I do not believe so. You would still need the 'edit' fields, but they could be tucked away in an extra array element of the Object arrays, at a fixed index, e.g. index 32.

gfredericks21:08:49

isn't the length-32 thing special for cache compatibility?

andy.fingerhut21:08:56

I may do an experiment with this starting from core.rrb-vector's implementation, to see whether it gains any performance.

andy.fingerhut21:08:07

12 to 16 bytes of Object header at the beginning, plus 32*4 bytes for the 32-element Object array elements themselves, doesn't fit into any cache line sizes I have seen (32 or 64 bytes are common?)

andy.fingerhut21:08:04

It's an experiment thing, just based on a hunch that following 2 arbitrary pointers per tree level is likely more expensive in the common case, vs. 1 with the changes I have in mind. It probably will not actually improve things by a 2-to-1 factor in the common case, e.g. small arrays.

gfredericks21:08:22

The Fingerhut Conjecture

andy.fingerhut21:08:32

Exactly!
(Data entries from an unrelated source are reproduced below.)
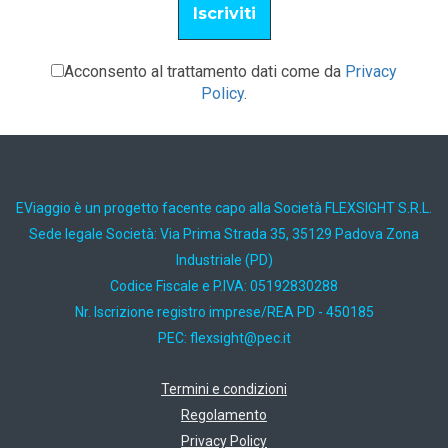
Acconsento al trattamento dati come da
Privacy
Policy
.
EViaggio è un progetto facente capo alla Società FLEXSIGHT S.R.L.
Sede legale Società: Via Prima Strada 35, 35129 Padova Zona
Industriale (PD)
Codice Fiscale e P.IVA: 05192830288
Nr. Iscrizione registro imprese/REA PD - 450185
PEC:
ti.cep@thgisxelf
Termini e condizioni
Regolamento
Privacy Policy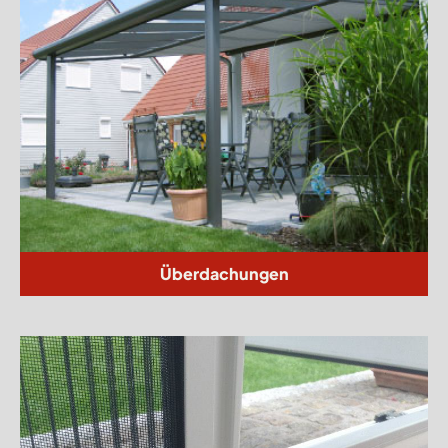
Überdachungen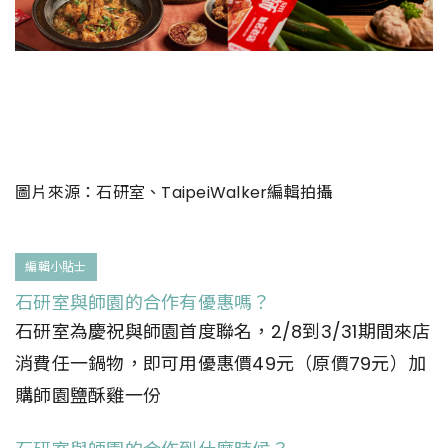
圖片來源：石研室、TaipeiWalker編輯拍攝
編輯小貼士
石研室與師園的合作有優惠嗎？
石研室為慶祝與師園首度聯名，2/8到3/31期間來店
消費任一鍋物，即可用優惠價49元（原價79元）加
購師園鹽酥雞一份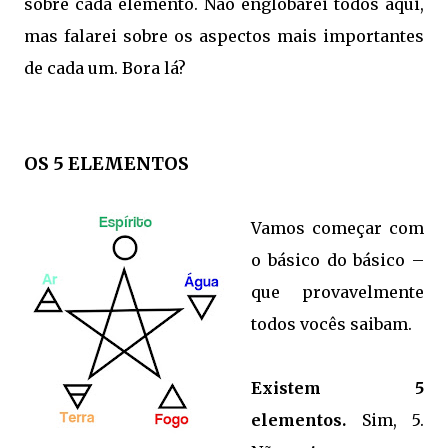
sobre cada elemento. Não englobarei todos aqui,
mas falarei sobre os aspectos mais importantes
de cada um. Bora lá?
OS 5 ELEMENTOS
Vamos começar com
o básico do básico –
que provavelmente
todos vocês saibam.
Existem 5
elementos.
Sim, 5.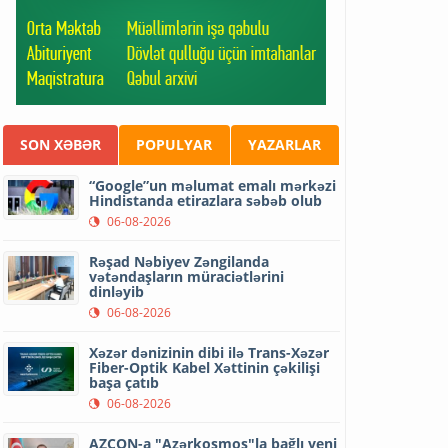
SON XƏBƏR
POPULYAR
YAZARLAR
“Google”un məlumat emalı mərkəzi
Hindistanda etirazlara səbəb olub
06-08-2026
Rəşad Nəbiyev Zəngilanda
vətəndaşların müraciətlərini
dinləyib
06-08-2026
Xəzər dənizinin dibi ilə Trans-Xəzər
Fiber-Optik Kabel Xəttinin çəkilişi
başa çatıb
06-08-2026
AZCON-a "Azərkosmos"la bağlı yeni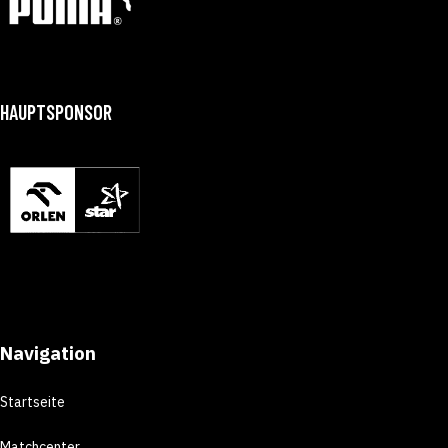
HAUPTSPONSOR
Navigation
Startseite
Matchcenter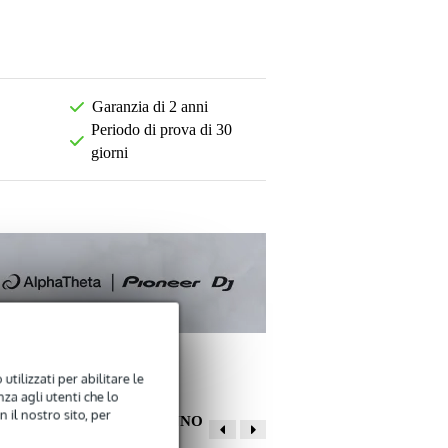
Garanzia di 2 anni
Periodo di prova di 30
giorni
utilizzati per abilitare le
za agli utenti che lo
 il nostro sito, per
ALTRI CLIENTI HANNO
COMPRATO ANCHE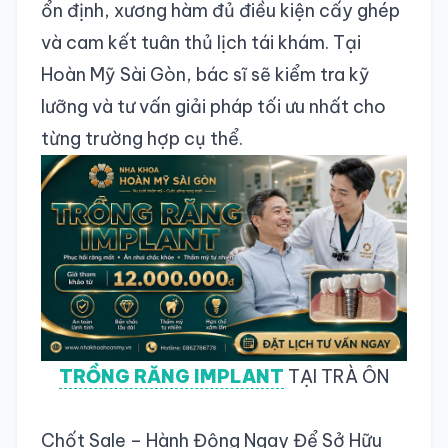
ổn định, xương hàm đủ điều kiện cấy ghép
và cam kết tuân thủ lịch tái khám. Tại
Hoàn Mỹ Sài Gòn, bác sĩ sẽ kiểm tra kỹ
lưỡng và tư vấn giải pháp tối ưu nhất cho
từng trường hợp cụ thể.
TRỒNG RĂNG IMPLANT
TẠI TRÀ ÔN
Chốt Sale – Hành Động Ngay Để Sở Hữu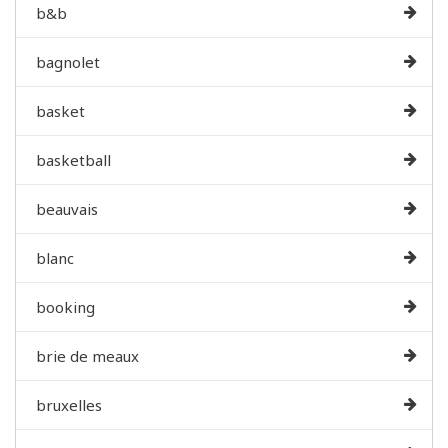
b&b
bagnolet
basket
basketball
beauvais
blanc
booking
brie de meaux
bruxelles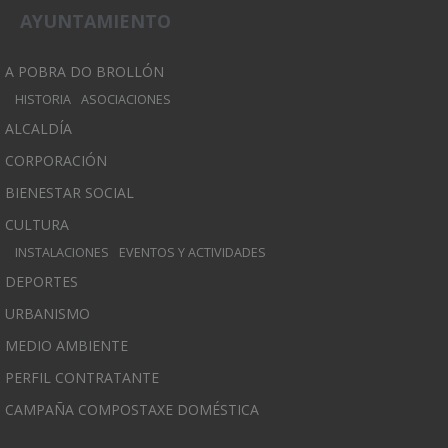
AYUNTAMIENTO
A POBRA DO BROLLÓN
HISTORIA
ASOCIACIONES
ALCALDÍA
CORPORACIÓN
BIENESTAR SOCIAL
CULTURA
INSTALACIONES
EVENTOS Y ACTIVIDADES
DEPORTES
URBANISMO
MEDIO AMBIENTE
PERFIL CONTRATANTE
CAMPAÑA COMPOSTAXE DOMÉSTICA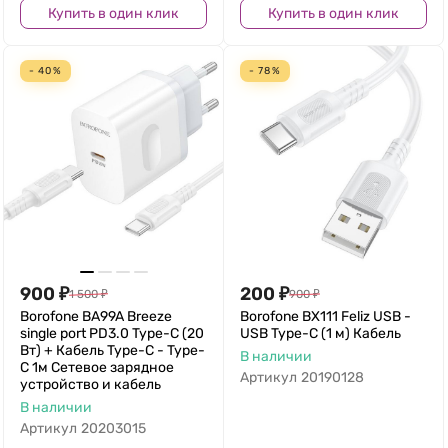
Купить в один клик
Купить в один клик
- 40%
- 78%
900
₽
200
₽
1 500
₽
900
₽
Borofone BA99A Breeze
Borofone BX111 Feliz USB -
single port PD3.0 Type-C (20
USB Type-C (1 м) Кабель
Вт) + Кабель Type-C - Type-
В наличии
C 1м Сетевое зарядное
Артикул
20190128
устройство и кабель
В наличии
Артикул
20203015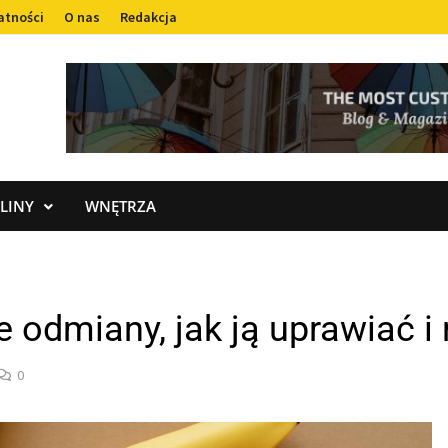
atności
O nas
Redakcja
LINY
WNĘTRZA
e odmiany, jak ją uprawiać 
0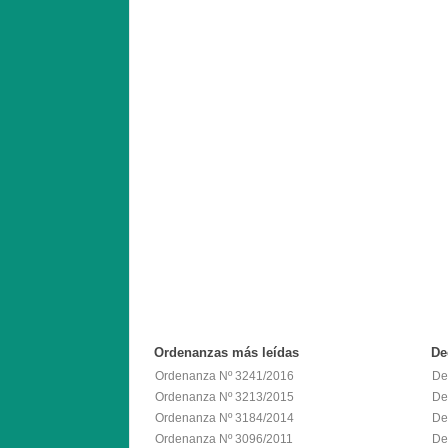
Ordenanzas
más leídas
De
Ordenanza Nº 3241/2016
De
Ordenanza Nº 3213/2015
De
Ordenanza Nº 3184/2014
De
Ordenanza Nº 3096/2011
De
I will resist the urge to store data in NaN's 🙂

andy.fingerhut21:08:31

Which I can't resist playing with words to suggest the name: stenanography

😄 4
gfredericks21:08:06

that's terrible

andy.fingerhut21:08:33

I almost wish to apologize for infecting your brain with that word.

schmee21:08:14

get out! 😂

andy.fingerhut22:08:42

From the Greek 'stenanos' meaning 'covered in IEEE 754 not a numbers'

👍 8
gfredericks22:08:19

I don't endorse any of this

andy.fingerhut22:08:38

I am pretty sure 32 was a good tradeoff choice - larger would reduce lookup times, but at the cost of increasing assoc/add times.